Since the 19th century, researchers have found that some cancer patients naturally infected with viruses experienced tumor regression, which attracted more and more scientists to decipher the mechanisms behind this magic. It turns out that viruses circulating in patient body enter the tumor microenvironment, infect and kill the tumor cells (oncolytic). Viruses preferentially infect and replicate in tumor cells while more likely to be cleared in healthy cells, which lowers potential side effects. More importantly, lysed tumor cells release large amount of tumor antigens, which provides signals to immune system and activates anti-tumor immunity. In order to activate more powerful tumor killing performance, oncolytic viruses can also be genetically engineered to express signaling molecules for attracting and stimulating anti-tumor immune cells.
What criteria are required for choosing oncolytic virus (OV)?
Many studies focused on exploring possible oncolytic virus candidates for different cancer types. Several factors need to be considered when it comes to choosing proper oncolytic virus: immunogenicity and toxicity of the virus, pre-existing immunity against the virus, barriers in tumor microenvironment, etc..
How are oncolytic viruses injected into cancer patients?

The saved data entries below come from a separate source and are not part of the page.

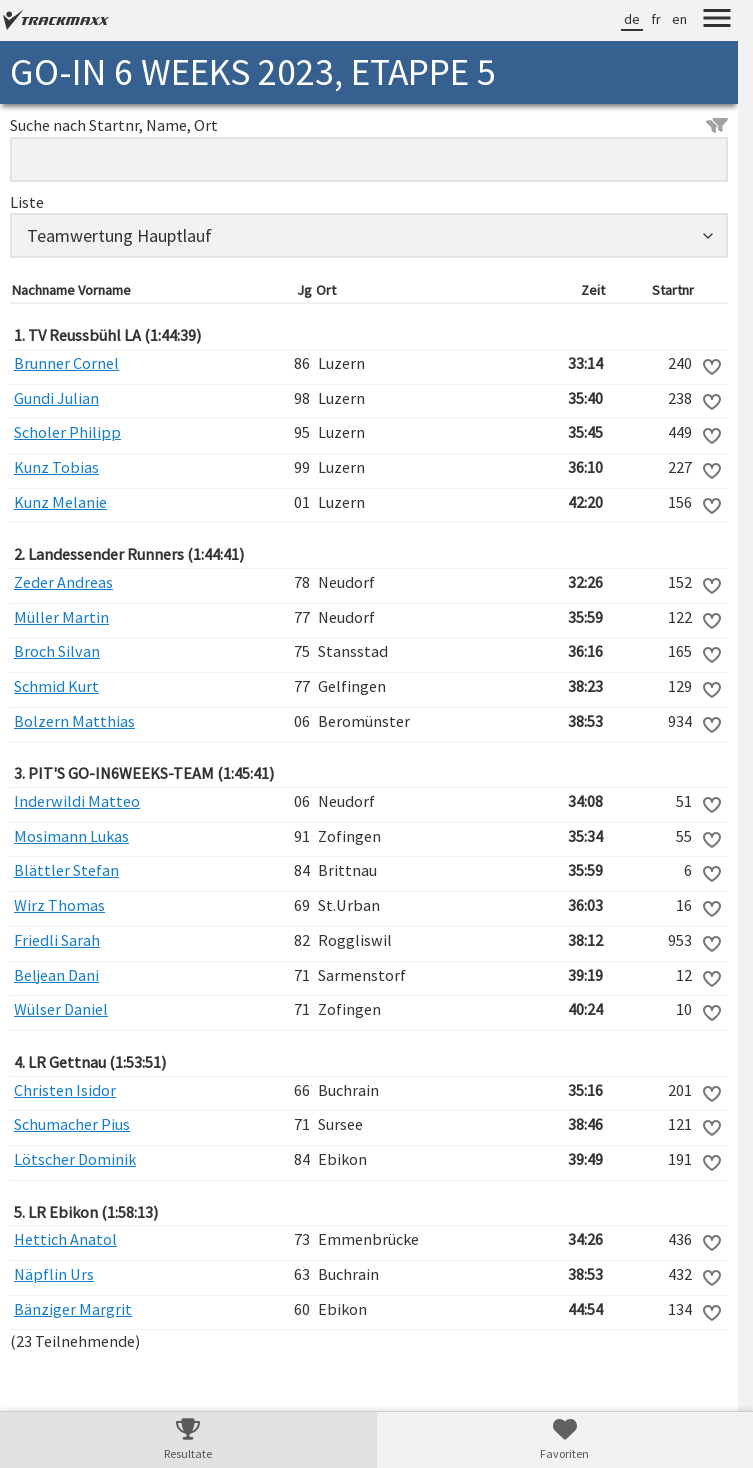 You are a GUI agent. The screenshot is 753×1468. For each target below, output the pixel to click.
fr (656, 19)
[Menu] (717, 21)
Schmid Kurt (56, 686)
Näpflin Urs (54, 1274)
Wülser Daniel (61, 1009)
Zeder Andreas (63, 582)
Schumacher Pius (72, 1124)
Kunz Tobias (56, 467)
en (679, 19)
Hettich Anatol (65, 1239)
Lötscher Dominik (75, 1159)
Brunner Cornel (66, 363)
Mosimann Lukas (71, 836)
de (632, 19)
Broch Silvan (57, 651)
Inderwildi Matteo (77, 801)
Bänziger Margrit (73, 1309)
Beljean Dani (56, 975)
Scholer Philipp (67, 432)
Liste (27, 202)
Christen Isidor (65, 1090)
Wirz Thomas (59, 905)
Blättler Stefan (66, 870)
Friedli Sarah (57, 940)
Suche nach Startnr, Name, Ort (369, 125)
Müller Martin (61, 617)
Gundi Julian (56, 398)
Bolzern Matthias (74, 721)
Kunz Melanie (60, 502) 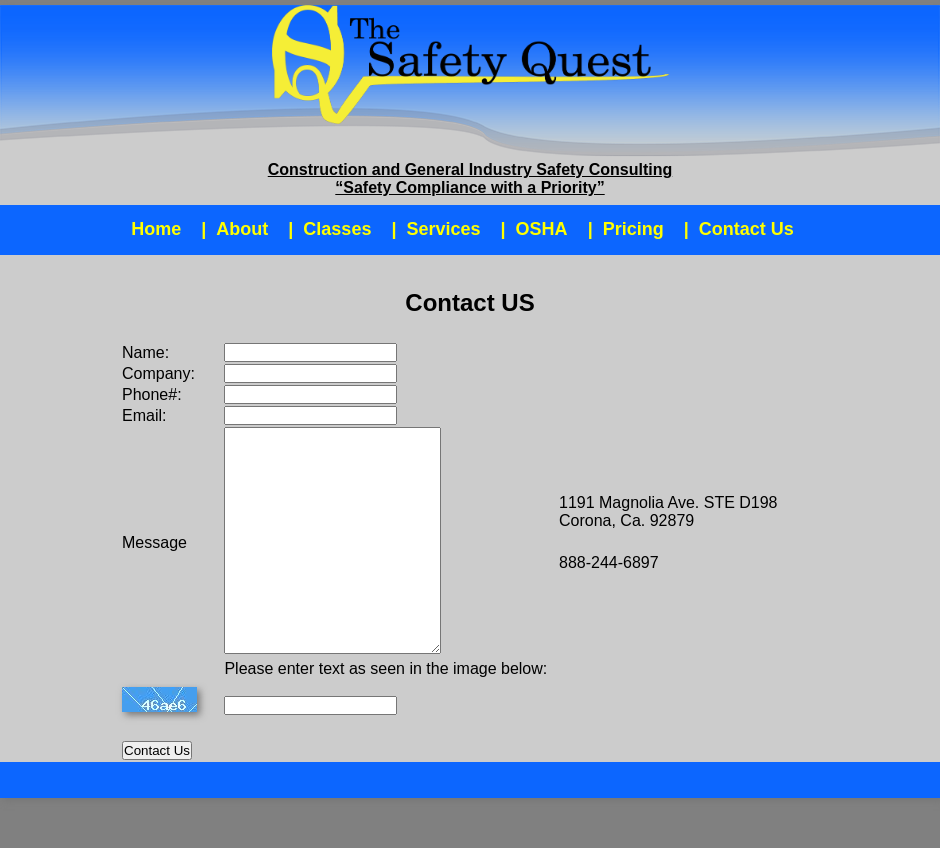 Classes (337, 229)
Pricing (633, 229)
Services (443, 229)
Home (156, 229)
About (242, 229)
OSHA (542, 229)
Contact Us (746, 229) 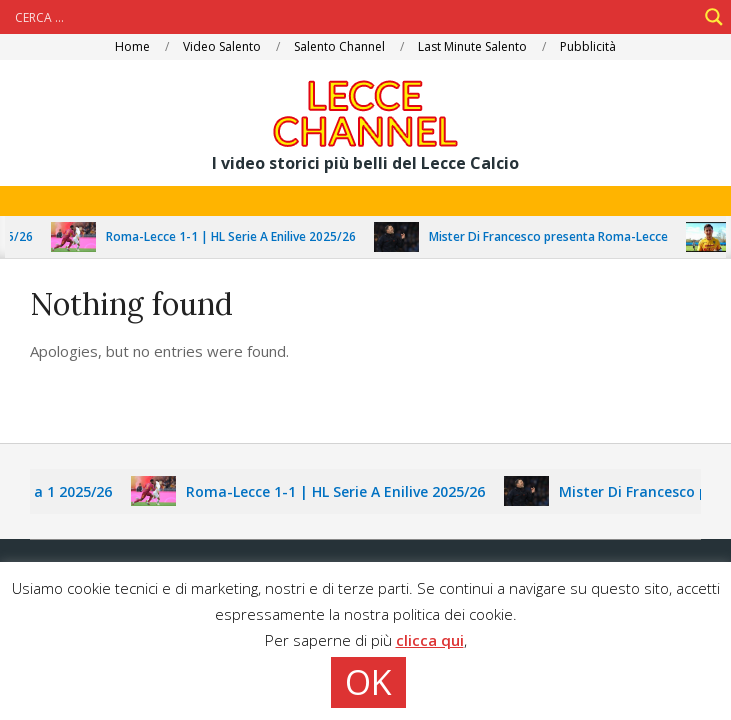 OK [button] (368, 682)
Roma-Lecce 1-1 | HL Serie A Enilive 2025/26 (237, 236)
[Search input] (353, 17)
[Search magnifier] (714, 17)
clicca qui (430, 640)
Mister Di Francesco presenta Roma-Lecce (554, 236)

Depending on locations of tumors, administration routes are chosen for the fewest side effects on healthy cell. The most common methods are injecting OV intravenously and intratumorally. Intratumoral administration is optimal due to less contact with surrounding healthy cells compared to IV injections.
What are the remaining concerns about oncolytic virotherapy?

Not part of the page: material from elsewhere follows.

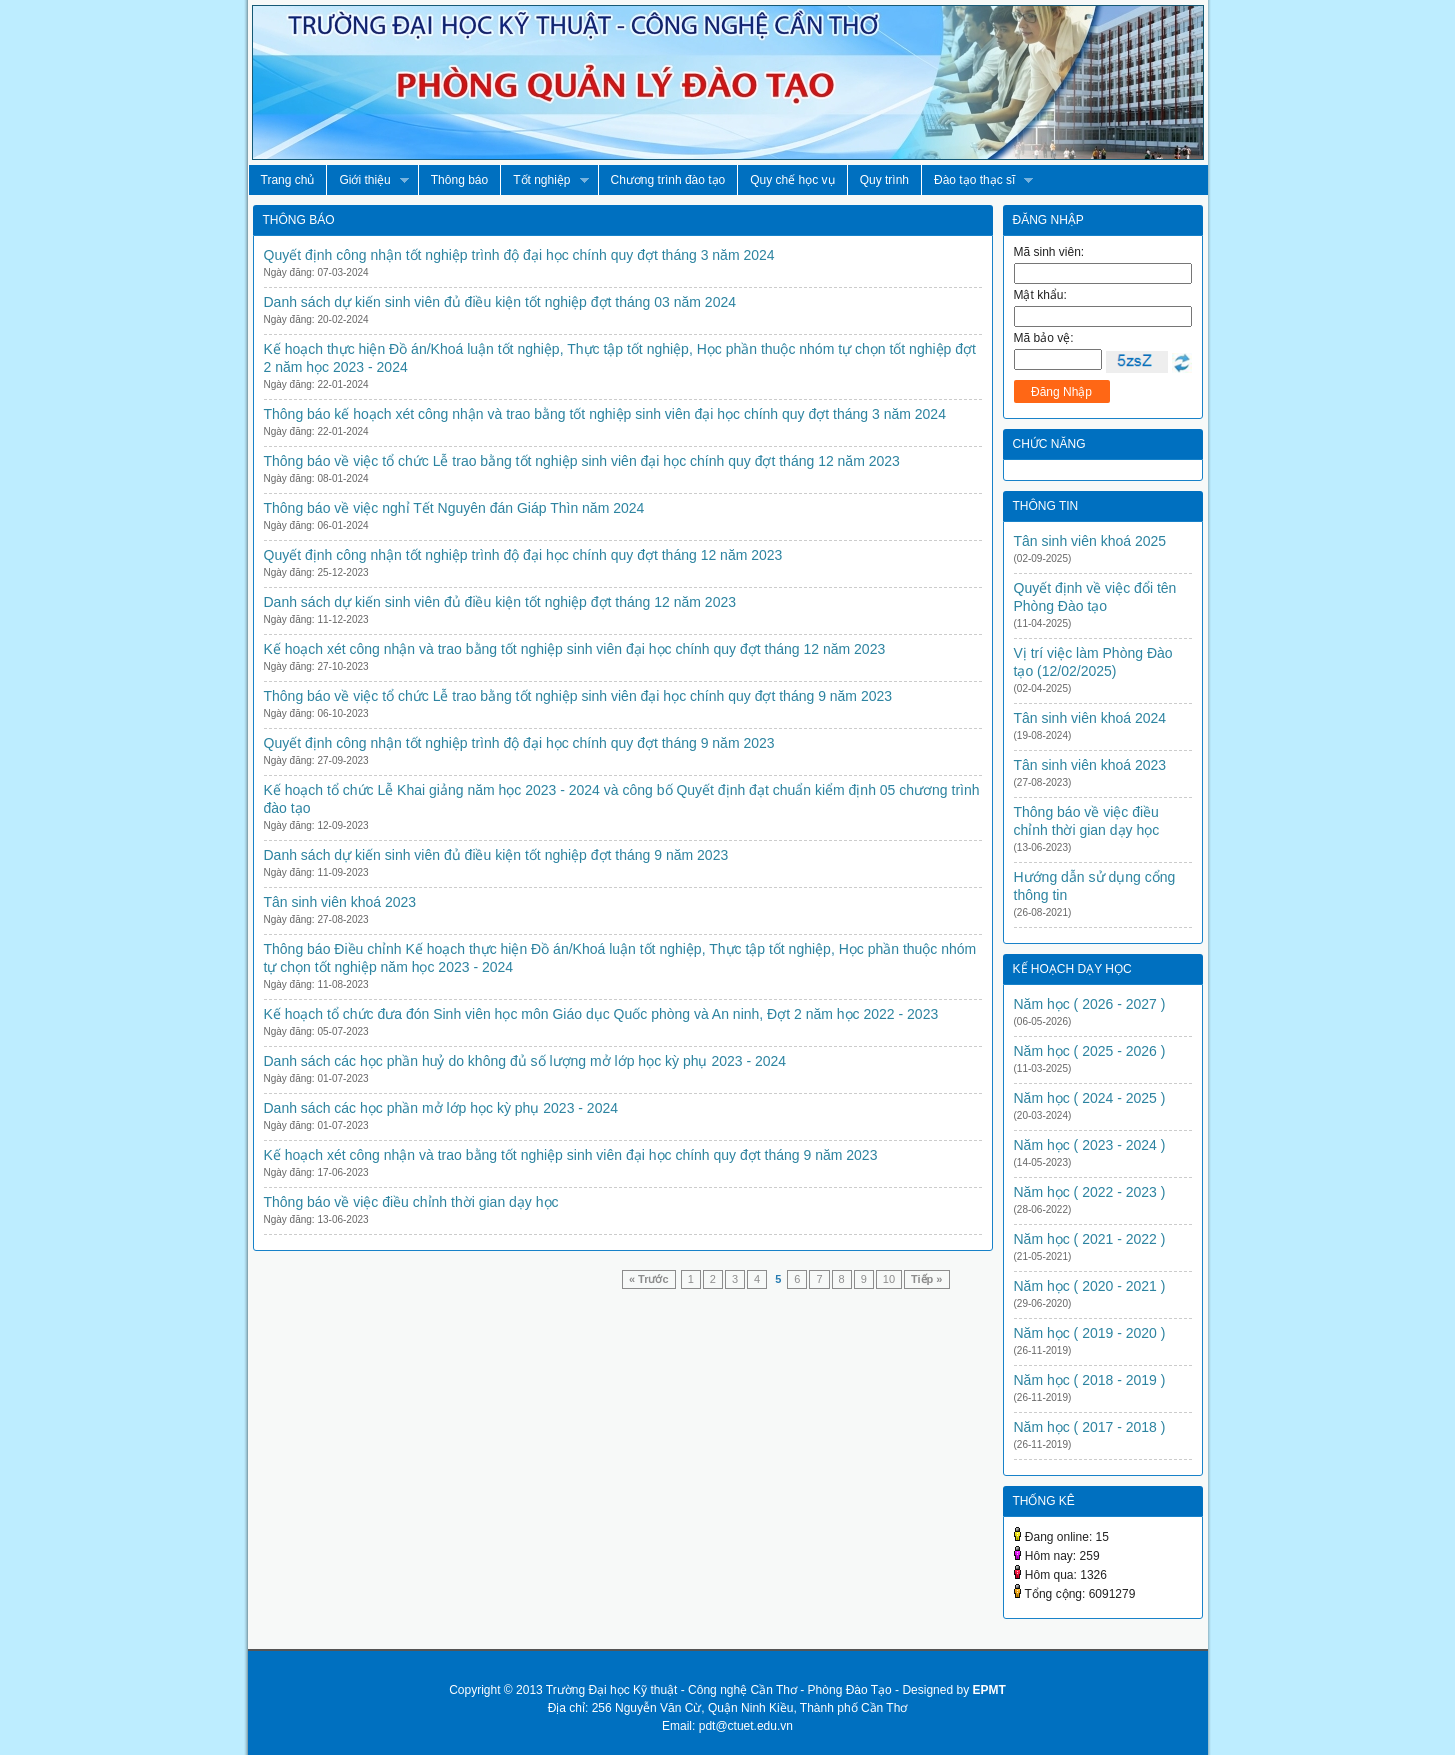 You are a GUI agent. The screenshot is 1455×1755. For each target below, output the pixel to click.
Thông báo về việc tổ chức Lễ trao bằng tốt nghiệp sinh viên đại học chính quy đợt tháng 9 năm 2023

T-VEC, which uses herpesvirus to fight against melanoma and has been approved by FDA. About 40% of patients had complete tumor regression and 20% had partial responses. However, there are still some barriers in oncolytic virotherapy.
In theory, OV do not replicate well in healthy cells and can be cleared from the system, but OV infecting and killing non-tumor cells is still possible, indicating patients who experience the side effects will need to take anti-viral drugs.
When OV is administered intravenously, viral particles might randomly adhere to blood vessels instead of migrating to the tumor sites, so the bioavailability needs to be improved if local injection is not feasible. Recently, some studies have found that certain immune cells can carry OV to the tumor sites since immune cells have their own signaling network, which navigates them to tumor sites.
When OV is immunogenic, the host anti-viral immunity will attack and eliminate the viruses before they enter tumor microenvironment, which drastically impairs its killing efficacy.
More and more studies have shown that oncolytic virotherapy is a promising therapeutic platform for cancer patients, but more optimization is needed for higher efficacy and fewer safety concerns.